◆ EXERCISE DESCRIPTION
Write the entries below out again exactly, but skip the pictures.
---------- EXERCISE MATERIALS
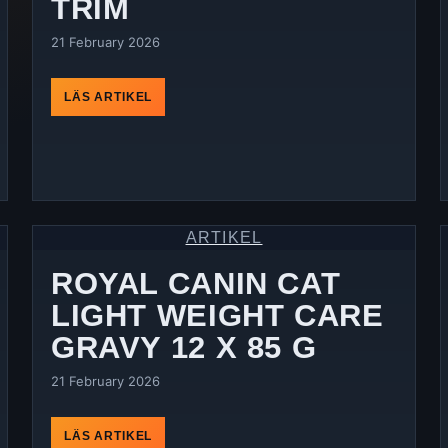
TRIM
21 February 2026
LÄS ARTIKEL
ARTIKEL
ROYAL CANIN CAT
LIGHT WEIGHT CARE
GRAVY 12 X 85 G
21 February 2026
LÄS ARTIKEL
--------------------
◆ RESULT FOR THIS EXERCISE
TRIM
21 February 2026
LÄS ARTIKEL
ARTIKEL
ROYAL CANIN CAT
LIGHT WEIGHT CARE
GRAVY 12 X 85 G
21 February 2026
LÄS ARTIKEL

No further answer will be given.